One very plausible explanation for the distinct disconnect in characterization between James’s and Cam’s ideas of Mr. Ramsay could be explained in their actions towards him, and his reciprocations in action. When James was a young boy, Mr. Ramsay famously said no, they cannot go to the Lighthouse today. In keeping with the norm of the human mind, it became James to only remember the negative of Mr. Ramsay’s actions. Mr. Ramsay didn’t like it when Mrs. Ramsay spoke her mind, Mr. Ramsay didn’t like it when something was done in a fashion he didn’t agree with, and Mr. Ramsay dashed James’s hopes and wouldn’t take them to the Lighthouse. James has a predisposition to only remember the negatives, because so many of his experiences with his father have been rather negative. On the other hand, Cam only remembers good things of her childhood with Mr. Ramsay. She talks extensively about her experiences sitting in the reading room with Mr. Ramsay and Mr. Carmichael, while Mr Carmichael would read The Times and Mr.
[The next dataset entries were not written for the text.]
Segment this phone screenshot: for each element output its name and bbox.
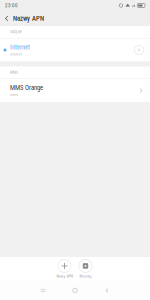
staticText: Resetuj [80,274,92,279]
staticText: Nazwy APN [13,15,44,22]
staticText: mms [10,92,18,97]
staticText: OGÓLNY [10,30,22,34]
staticText: 23:00 [5,2,18,8]
staticText: Internet [10,43,30,51]
button[interactable]: Resetuj [75,260,96,279]
button[interactable]: Home [62,282,88,300]
button[interactable]: MMS Orange [0,79,150,102]
staticText: Nowy APN [56,274,72,279]
button[interactable]: Back [0,11,13,26]
staticText: internet [10,52,22,56]
button[interactable]: Internet [0,38,150,62]
staticText: MMS Orange [10,84,43,92]
button[interactable]: Recent apps [30,282,56,300]
staticText: MMS [10,70,18,75]
button[interactable]: Nowy APN [54,260,75,279]
button[interactable]: Back [94,282,120,300]
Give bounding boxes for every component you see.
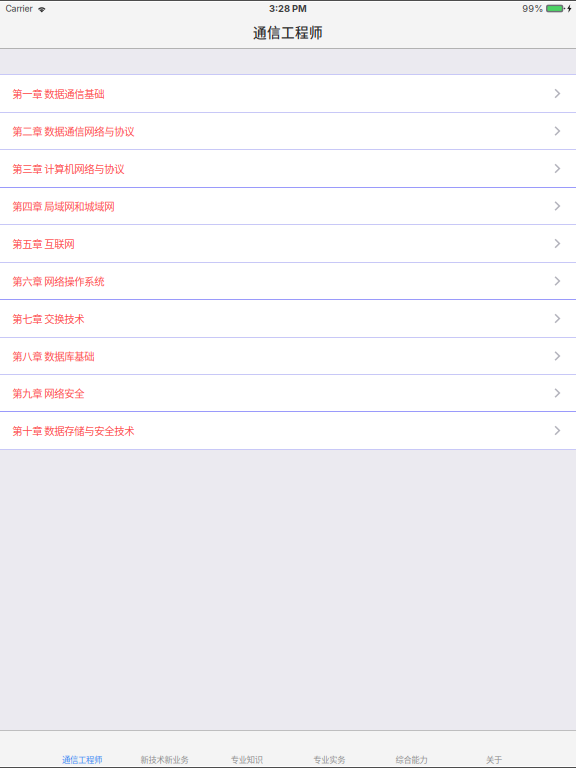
button[interactable]: 第一章 数据通信基础 [0, 75, 576, 113]
button[interactable]: 第二章 数据通信网络与协议 [0, 113, 576, 150]
staticText: 第三章 计算机网络与协议 [12, 161, 124, 176]
button[interactable]: 关于 [453, 731, 535, 766]
staticText: 通信工程师 [253, 22, 323, 41]
staticText: 第一章 数据通信基础 [12, 86, 104, 101]
staticText: 第九章 网络安全 [12, 386, 84, 401]
staticText: 第五章 互联网 [12, 236, 74, 251]
button[interactable]: 第六章 网络操作系统 [0, 263, 576, 300]
staticText: 关于 [486, 753, 502, 765]
staticText: 专业知识 [231, 753, 263, 765]
button[interactable]: 专业实务 [288, 731, 370, 766]
button[interactable]: 第五章 互联网 [0, 225, 576, 263]
button[interactable]: 第九章 网络安全 [0, 375, 576, 412]
button[interactable]: 第七章 交换技术 [0, 300, 576, 338]
staticText: 新技术新业务 [140, 753, 188, 765]
staticText: 第四章 局域网和城域网 [12, 198, 114, 214]
button[interactable]: 综合能力 [370, 731, 453, 766]
staticText: 3:28 PM [269, 3, 307, 14]
button[interactable]: 专业知识 [206, 731, 288, 766]
staticText: 第八章 数据库基础 [12, 348, 94, 364]
staticText: 99% [522, 3, 543, 14]
staticText: 第七章 交换技术 [12, 311, 84, 326]
staticText: 综合能力 [396, 753, 428, 765]
button[interactable]: 新技术新业务 [123, 731, 206, 766]
staticText: 第十章 数据存储与安全技术 [12, 423, 134, 438]
button[interactable]: 第四章 局域网和城域网 [0, 188, 576, 225]
staticText: 第六章 网络操作系统 [12, 274, 104, 289]
staticText: 专业实务 [313, 753, 345, 765]
staticText: Carrier [5, 3, 32, 14]
staticText: 第二章 数据通信网络与协议 [12, 124, 134, 139]
button[interactable]: 第十章 数据存储与安全技术 [0, 412, 576, 450]
button[interactable]: 第三章 计算机网络与协议 [0, 150, 576, 188]
staticText: 通信工程师 [62, 753, 102, 765]
button[interactable]: 第八章 数据库基础 [0, 338, 576, 375]
button[interactable]: 通信工程师 [41, 731, 123, 766]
Ramsay would write in his journal, or read a book. She fondly remembers the sound of the paper turning its page, and when one would make a comment to the other and would start some sort of discussion. Her positive remembrances directly influence the positivity in which she sheds Mr. Ramsay.

In conclusion, it would be wise to say that Mr. Ramsay never actually has his character really fleshed out and discovered, because none of the accounts of his character are from people who can separate their personal interactions with Mr. Ramsay from the man himself. His character is extremely subjective, dependent upon how the other characters feel about certain moments in time, where he happened to factor in. His children’s opinions, then, are of the most importance, because in each child’s different opinion, we see not necessarily how Mr. Ramsay acts as a character, but who the child is as a character.


James is the sad and lonely boy who lost his loving mother, and was left with a bitter, mean man to care for him in her place. Cam is loving, girlish, probably the utmost stereotype of the man-pleasing woman. She remembers her father’s intelligence, how he used to make her feel at peace, and so even when she wants to see something bad, see Mr. Ramsay form James’s point of view, she can’t because the positivity of her own life makes the negativity in James’s viewpoint alien to her. The children’s judgments of Mr. Ramsay are of more use in telling who the child is than who the man behind the judgments is.